Aquilla didn’t mean to eavesdrop. She only wanted a drink of water.

“Hey, beautiful, how are things going?” Connor answered, just as the last bell rang.

“She hates me, and she hasn’t been here a full day yet,” Liz assured him, sliding to the chair at the small table in the kitchen.

“She doesn’t hate you, Liz. Give her some time. She’s just been ripped from the only home she’s ever remembered. You, of all people, know how hard this must be for her.”

“I just wanted it to be a happy family reunion. I know I am expecting too much from her, but I can’t help it. I want to do so much with her, and I don’t think she’s going to want to do anything with me. She doesn’t even like Reese.”

“I don’t think you are expecting too much. I think you are expecting too much too fast. Give her some time, sweetie.”

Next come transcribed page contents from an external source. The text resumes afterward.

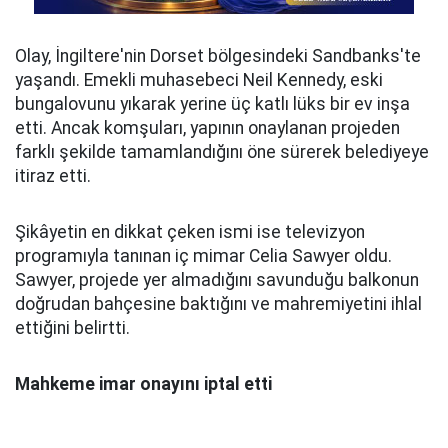
Olay, İngiltere'nin Dorset bölgesindeki Sandbanks'te
yaşandı. Emekli muhasebeci Neil Kennedy, eski
bungalovunu yıkarak yerine üç katlı lüks bir ev inşa
etti. Ancak komşuları, yapının onaylanan projeden
farklı şekilde tamamlandığını öne sürerek belediyeye
itiraz etti.
Şikâyetin en dikkat çeken ismi ise televizyon
programıyla tanınan iç mimar Celia Sawyer oldu.
Sawyer, projede yer almadığını savunduğu balkonun
doğrudan bahçesine baktığını ve mahremiyetini ihlal
ettiğini belirtti.
Mahkeme imar onayını iptal etti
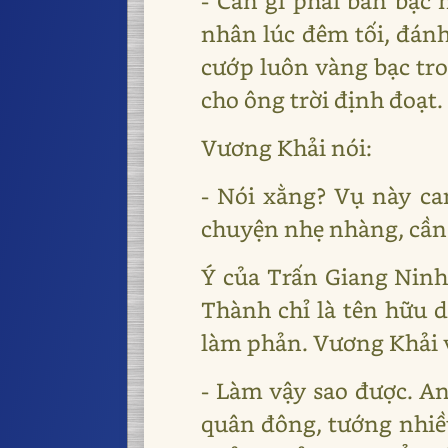
- Cần gì phải bàn bạc 
nhân lúc đêm tối, đánh
cướp luôn vàng bạc tro
cho ông trời định đoạt.
Vương Khải nói:
- Nói xằng? Vụ này ca
chuyện nhẹ nhàng, cần 
Ý của Trấn Giang Ninh 
Thành chỉ là tên hữu 
làm phản. Vương Khải vộ
- Làm vậy sao được. A
quân đông, tướng nhiều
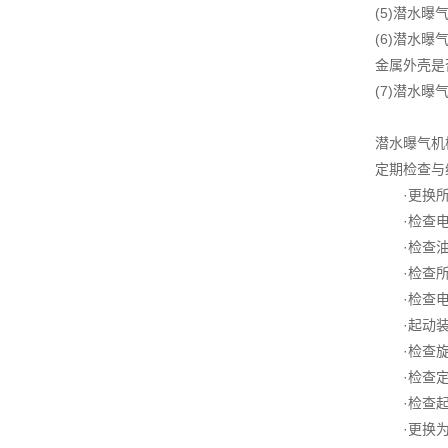
(5)潜水
(6)潜水
金属外壳是
(7)潜水
潜水曝气机
定期检查与
·更换所
·检查电
·检查油
·检查所
·检查电
·起动装
·检查旋
·检查定
·检查起
·更换为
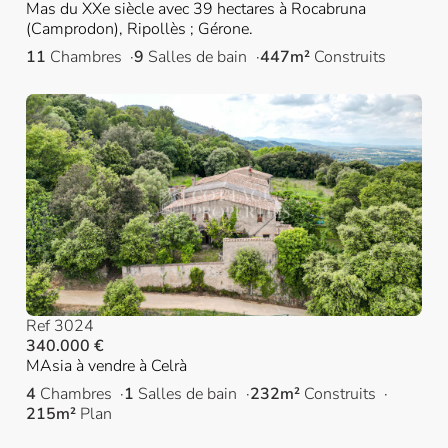
Mas du XXe siècle avec 39 hectares à Rocabruna
(Camprodon), Ripollès ; Gérone.
11
Chambres
9
Salles de bain
447m²
Construits
Ref 3024
340.000 €
MAsia à vendre à Celrà
4
Chambres
1
Salles de bain
232m²
Construits
215m²
Plan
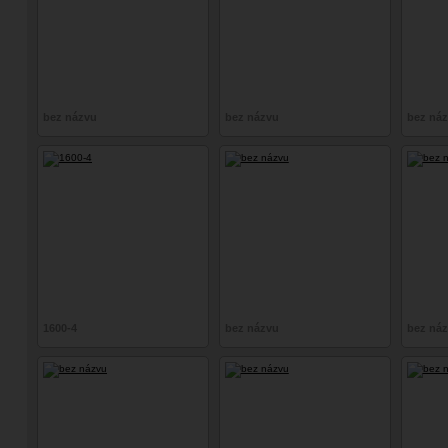
bez názvu
bez názvu
bez ná
1600-4
bez názvu
bez ná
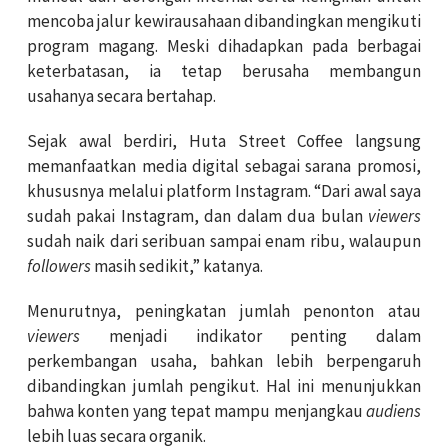
mencoba jalur kewirausahaan dibandingkan mengikuti
program magang. Meski dihadapkan pada berbagai
keterbatasan, ia tetap berusaha membangun
usahanya secara bertahap.
Sejak awal berdiri, Huta Street Coffee langsung
memanfaatkan media digital sebagai sarana promosi,
khususnya melalui platform Instagram. “Dari awal saya
sudah pakai Instagram, dan dalam dua bulan
viewers
sudah naik dari seribuan sampai enam ribu, walaupun
followers
masih sedikit,” katanya.
Menurutnya, peningkatan jumlah penonton atau
viewers
menjadi indikator penting dalam
perkembangan usaha, bahkan lebih berpengaruh
dibandingkan jumlah pengikut. Hal ini menunjukkan
bahwa konten yang tepat mampu menjangkau
audiens
lebih luas secara organik.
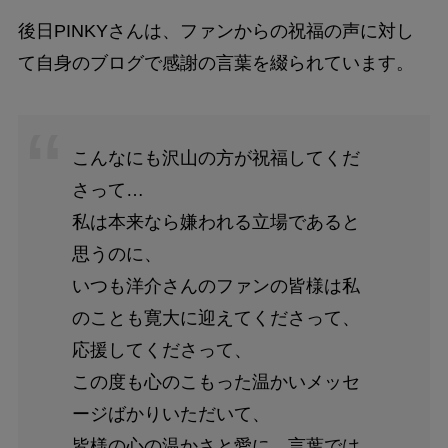
後日PINKYさんは、ファンからの祝福の声に対し
て自身のブログで感謝の言葉を綴られています。
こんなにも沢山の方が祝福してくだ
さって…
私は本来なら嫌われる立場であると
思うのに、
いつも洋介さんのファンの皆様は私
のことも寛大に迎えてくださって、
応援してくださって、
この度も心のこもった温かいメッセ
ージばかりいただいて、
皆様の心の温かさと愛に、言葉では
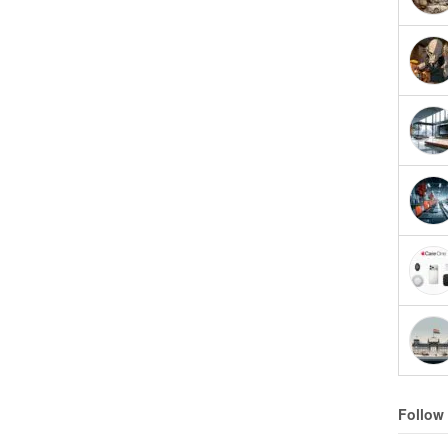
Follow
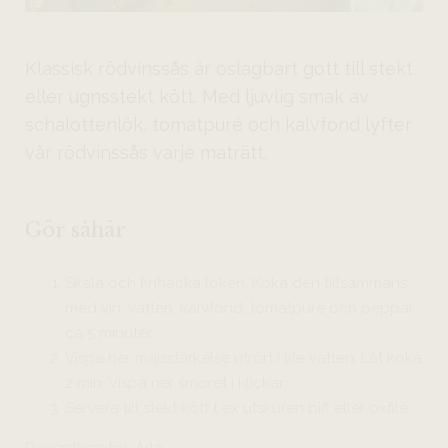
Klassisk rödvinssås är oslagbart gott till stekt
eller ugnsstekt kött. Med ljuvlig smak av
schalottenlök, tomatpuré och kalvfond lyfter
vår rödvinssås varje maträtt.
Gör såhär
Skala och finhacka löken. Koka den tillsammans
med vin, vatten, kalvfond, tomatpuré och peppar
ca 5 minuter.
Vispa ner majsstärkelse utrört i lite vatten. Låt koka
2 min. Vispa ner smöret i klickar.
Servera till stekt kött t ex utskuren biff eller oxfilé.
Receptkreatör: Arla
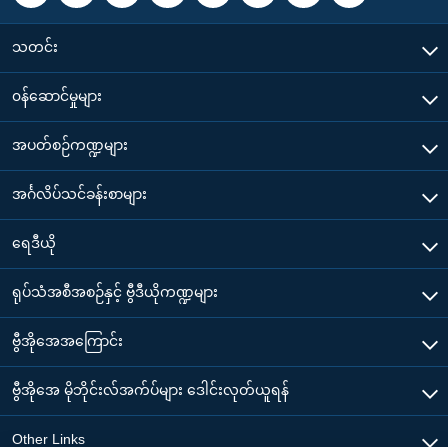
သတင်း
၀န်ဆောင်မှုများ
အပတ်စဉ်ကဏ္ဍများ
အင်္ဂလိပ်သင်ခန်းစာများ
ရေဒီယို
ရုပ်သံအစီအစဉ်နှင့် ဗွီဒီယိုကဏ္ဍများ
ဗွီအိုအေအကြောင်း
ဗွီအိုအေ မိုဘိုင်းလ်အက်ပ်များ ဒေါင်းလုတ်ယူရန်
Other Links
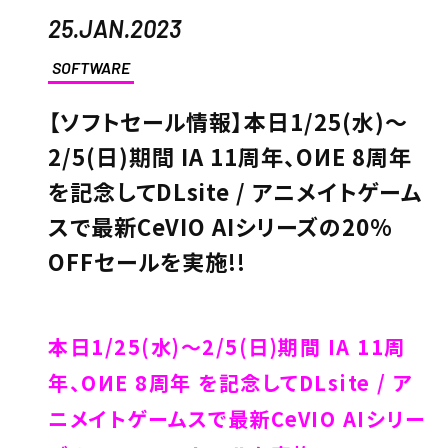
25.JAN.2023
SOFTWARE
【ソフトセール情報】本日1/25(水)～
2/5(日)期間 IA 11周年、OИE 8周年
を記念してDLsite / アニメイトゲーム
スで最新CeVIO AIシリーズの20%
OFFセールを実施!!
本日1/25(水)～2/5(日)期間 IA 11周
年、OИE 8周年 を記念してDLsite / ア
ニメイトゲームスで最新CeVIO AIシリー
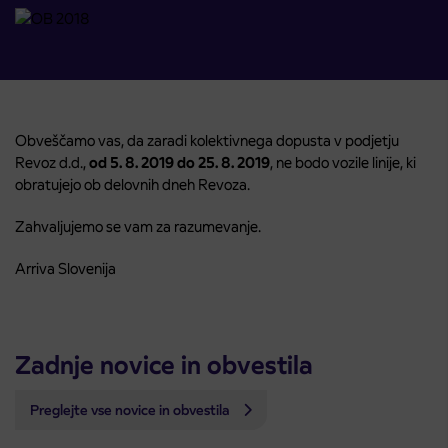
Obveščamo vas, da zaradi kolektivnega dopusta v podjetju
Revoz d.d.,
od 5. 8. 2019 do 25. 8. 2019
, ne bodo vozile linije, ki
obratujejo ob delovnih dneh Revoza.
Zahvaljujemo se vam za razumevanje.
Arriva Slovenija
Zadnje novice in obvestila
Preglejte vse novice in obvestila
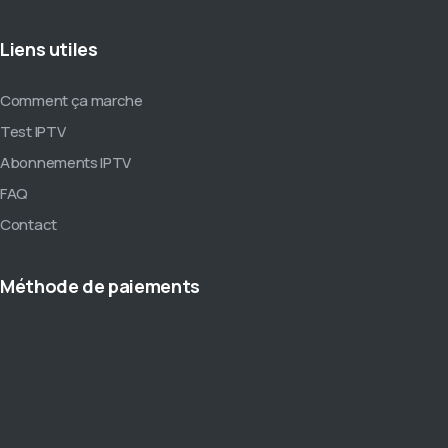
Liens utiles
Comment ça marche
Test IPTV
Abonnements IPTV
FAQ
Contact
Méthode de paiements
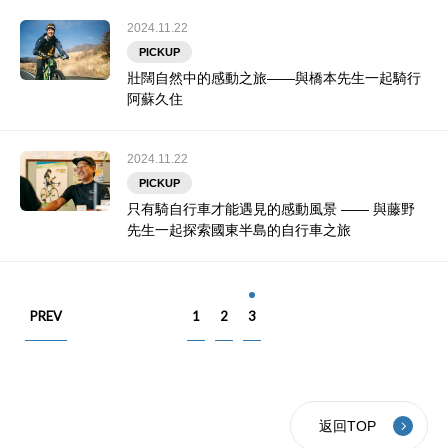
2024.11.22
PICKUP
壯闊自然中的感動之旅——與橋本先生一起騎行
阿蘇久住
2024.11.22
PICKUP
只有騎自行車才能遇見的感動風景 —— 與藤野
先生一起探索國東半島的自行車之旅
PREV
1
2
3
返回TOP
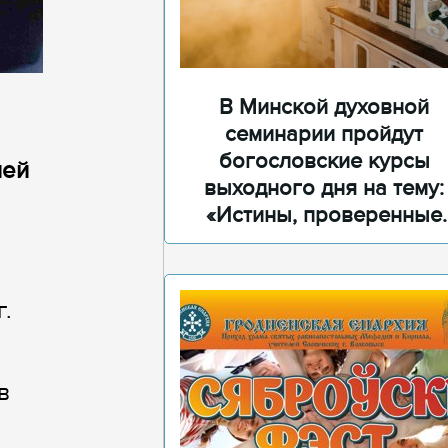
В Минской духовной
семинарии пройдут
богословские курсы
ней
выходного дня на тему:
«Истины, проверенные
временем»
г.
в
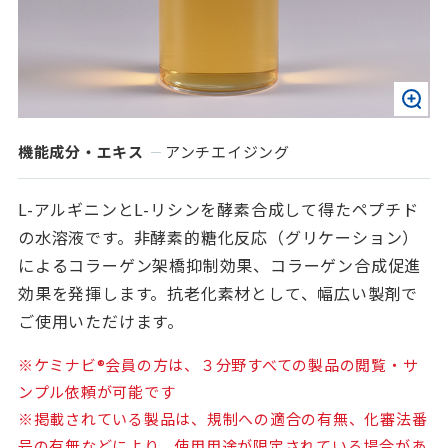
機能成分・エキス
アンチエイジング
L-アルギニンとL-リシンを酵素合成して得たペプチド
の水溶液です。非酵素的糖化反応（グリケーション）
によるコラーゲン架橋抑制効果、コラーゲン合成促進
効果を発揮します。抗老化素材として、幅広い製剤で
ご使用いただけます。
※ケミナビ®会員の方は、３分野すべての製品の閲覧・サ
ンプル依頼が可能です
※掲載されている製品は、規制への適合の有無、化審法番
号の有無などにより、使用用途が限定されている場合があ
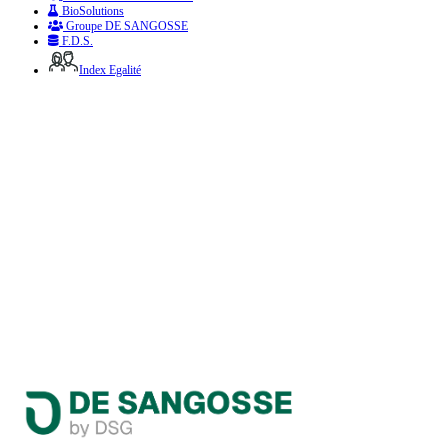
BioSolutions
Groupe DE SANGOSSE
F.D.S.
Index Egalité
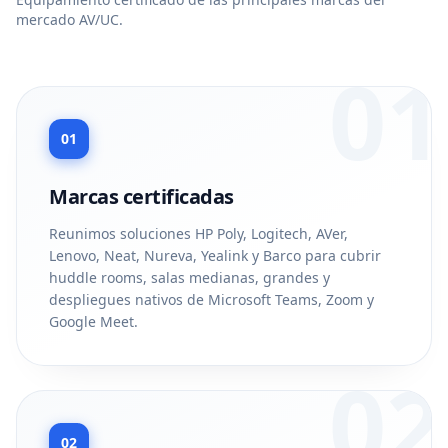
mercado AV/UC.
01
01
Marcas certificadas
Reunimos soluciones HP Poly, Logitech, AVer,
Lenovo, Neat, Nureva, Yealink y Barco para cubrir
huddle rooms, salas medianas, grandes y
despliegues nativos de Microsoft Teams, Zoom y
Google Meet.
02
02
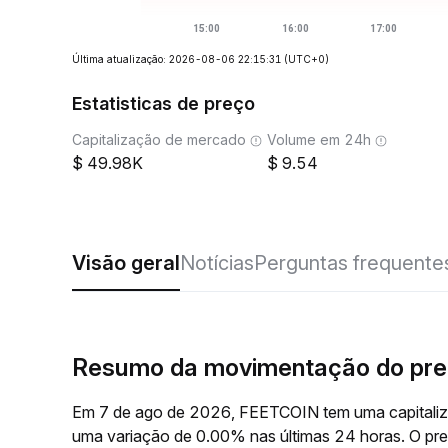
Última atualização: 2026-08-06 22:15:31
(UTC+0)
Estatisticas de preço
Capitalização de mercado
Volume em 24h
49.98K
9.54
Visão geral
Notícias
Perguntas frequente
Resumo da movimentação do pr
Em 7 de ago de 2026, FEETCOIN tem uma capitaliz
uma variação de 0.00% nas últimas 24 horas. O p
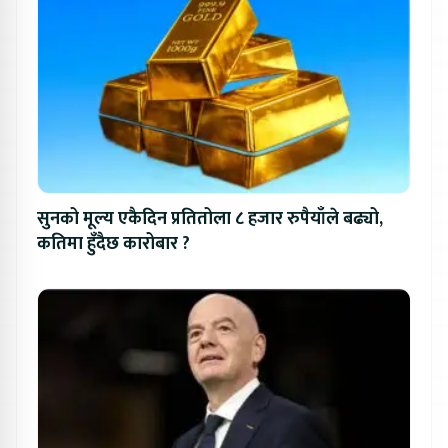
सुनको मूल्य एकैदिन प्रतितोला ८ हजार रुपैयाँले बढ्यो,
कतिमा हुँदैछ कारोबार ?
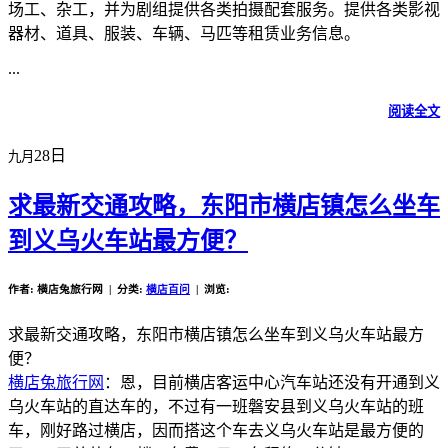
场工、杂工，并为剧组提供各类拍摄配套服务。提供各类影视
器材、道具、服装、车辆、马匹等租赁业务信息。
...
阅读全文
28日
九月
求最新交通攻略，东阳市横店镇怎么坐车
到义乌火车站最方便？
作者: 横店兔旅行网 | 分类:
横店百问
| 浏览:
求最新交通攻略，东阳市横店镇怎么坐车到义乌火车站最方
便？
横店兔旅行网
：恩，目前横店客运中心汽车站还没有开通到义
乌火车站的直达车的，不过有一班磐安县到义乌火车站的班
车，刚好路过横店，因而搭这个车去义乌火车站是最方便的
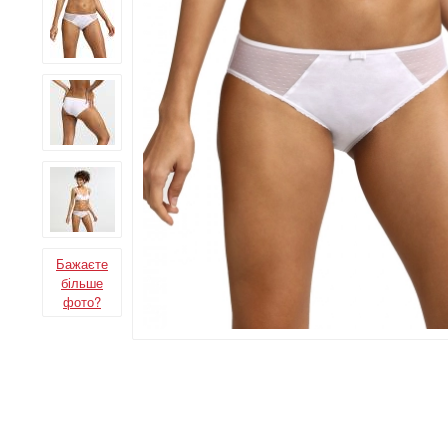
Бажаєте
більше
фото?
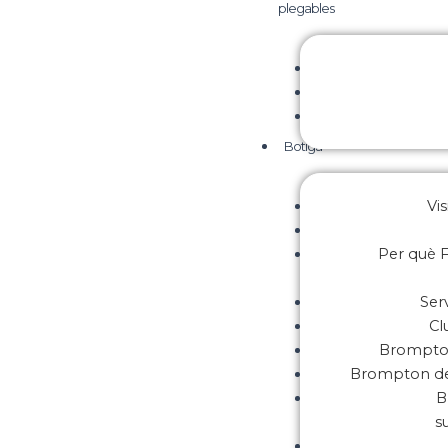
plegables
Botiga
Vis
Per què F
Ser
Cl
Brompton
Brompton de
B
s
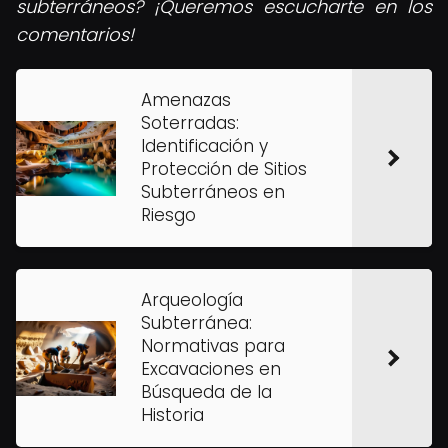
subterráneos? ¡Queremos escucharte en los
comentarios!
Amenazas
Soterradas:
Identificación y
Protección de Sitios
Subterráneos en
Riesgo
Arqueología
Subterránea:
Normativas para
Excavaciones en
Búsqueda de la
Historia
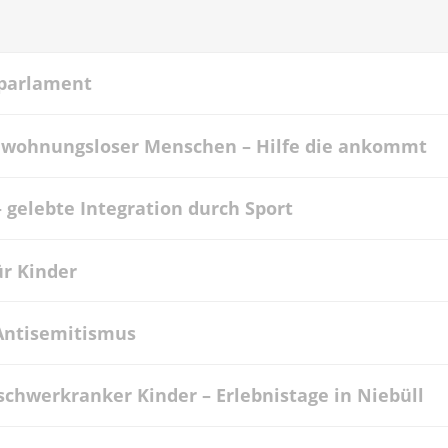
parlament
g wohnungsloser Menschen – Hilfe die ankommt
 gelebte Integration durch Sport
ür Kinder
Antisemitismus
schwerkranker Kinder – Erlebnistage in Niebüll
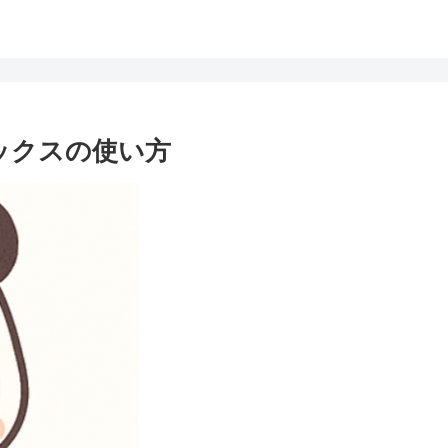
ジボックスの使い方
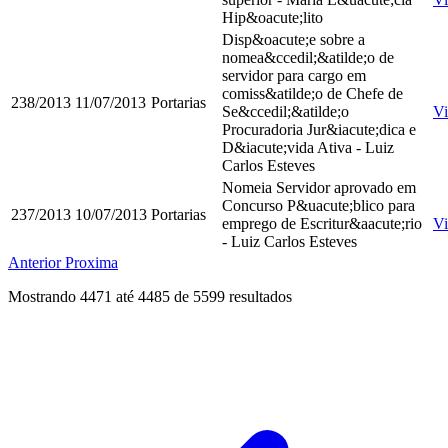
Hip&oacute;lito
Disp&oacute;e sobre a
nomea&ccedil;&atilde;o de
servidor para cargo em
comiss&atilde;o de Chefe de
238/2013
11/07/2013
Portarias
Se&ccedil;&atilde;o
Vi
Procuradoria Jur&iacute;dica e
D&iacute;vida Ativa - Luiz
Carlos Esteves
Nomeia Servidor aprovado em
Concurso P&uacute;blico para
237/2013
10/07/2013
Portarias
emprego de Escritur&aacute;rio
Vi
- Luiz Carlos Esteves
Anterior
Proxima
Mostrando
4471
até
4485
de
5599
resultados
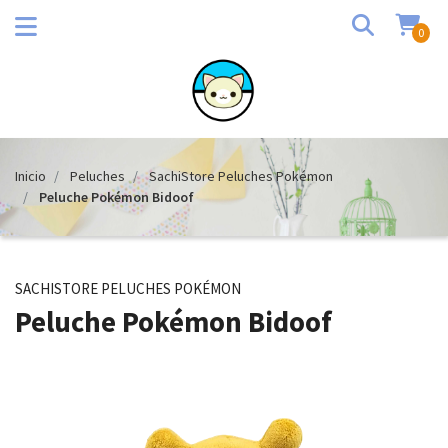
0
Inicio
Peluches
SachiStore Peluches Pokémon
Peluche Pokémon Bidoof
SACHISTORE PELUCHES POKÉMON
Peluche Pokémon Bidoof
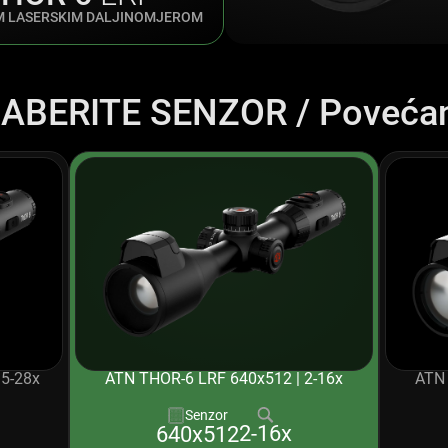
M LASERSKIM DALJINOMJEROM
ABERITE SENZOR / Povećan
.5-28x
ATN THOR-6 LRF 640x512 | 2-16x
ATN 
Senzor
2-16x
640x512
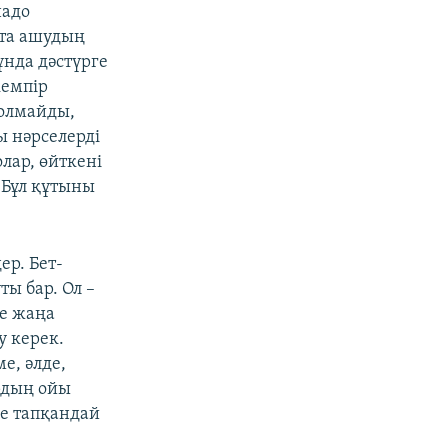
надо
йта ашудың
ұнда дәстүрге
кемпір
болмайды,
ы нәрселерді
лар, өйткені
. Бұл құтыны
ер. Бет-
ты бар. Ол –
се жаңа
у керек.
е, әлде,
ордың ойы
де тапқандай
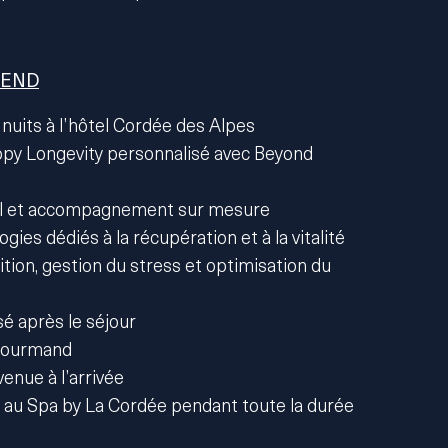
.
REND
 nuits à l’hôtel Cordée des Alpes
y Longevity personnalisé avec Beyond
nel et accompagnement sur mesure
gies dédiés à la récupération et à la vitalité
ition, gestion du stress et optimisation du
sé après le séjour
 gourmand
enue à l’arrivée
té au Spa by La Cordée pendant toute la durée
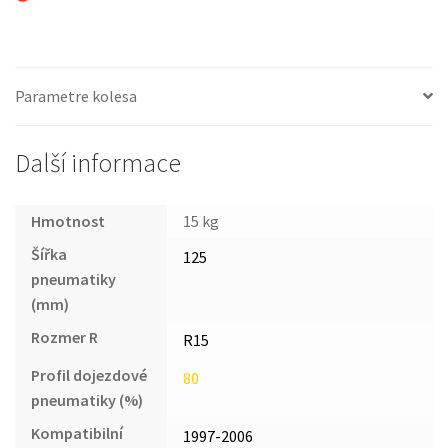
Parametre kolesa
Další informace
Hmotnost
15 kg
Šířka
125
pneumatiky
(mm)
Rozmer R
R15
Profil dojezdové
80
pneumatiky (%)
Kompatibilní
1997-2006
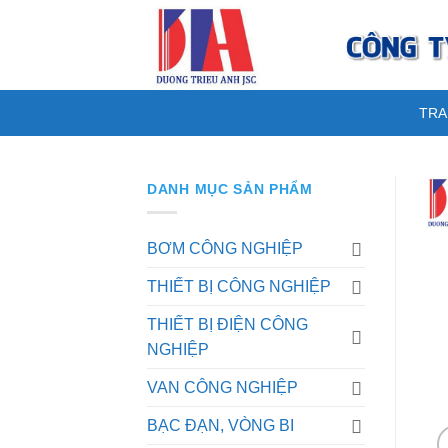
Skip
to
content
TRA
DANH MỤC SẢN PHẨM
BƠM CÔNG NGHIỆP
THIẾT BỊ CÔNG NGHIỆP
THIẾT BỊ ĐIỆN CÔNG
NGHIỆP
VAN CÔNG NGHIỆP
BẠC ĐẠN, VÒNG BI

“I need to see you, Connor.”

“Well, that’s good to know. How do you presume we do that? Don’t you have some FBI agent staying with you?”

“Yeah, and my ex-husband.”

“Wait…Manny is STAYING there?”

“Not by my choice, I can’t tell him no, he has a right to be here.”

“I guess you’re right, just don’t kiss him, okay?”

Liz snickered. “No worries.”

“I love you, Liz.” Connor quietly said.

“Don’t do that Connor. I can’t handle anymore right now.”

“You can’t handle me loving you and letting me be here for you. Let your guard down, Liz. You deserve to be happy.”

“How can you say that? I let my daughter get kidnapped. I have no idea what kind of life she has lived and she won’t talk to me. I don’t deserve to be happy.”

Hearing Liz say that made Aquilla feel sad and guilty. She didn’t mean for her to feel that way. She just didn’t belong there. Not now, maybe when she was three, but not now that she was an adult, well almost anyway. In her mind, she was an adult. She was eighteen, not seventeen.

“Can you get away for a little bit tonight?” Connor asked.

“No, I better just stay here. I don’t want to leave just in case she wants to talk to me or something.” Fat chance of that happening, she wouldn’t even come out of her room.

“You can go,” Aquilla said, interrupting. She wanted her to know that she didn’t need to stay there on her account. She wasn’t going to talk to her, she had nothing to say to her.

“Let me call you back, Conner,” Liz said, seeing Aquilla enter the kitchen.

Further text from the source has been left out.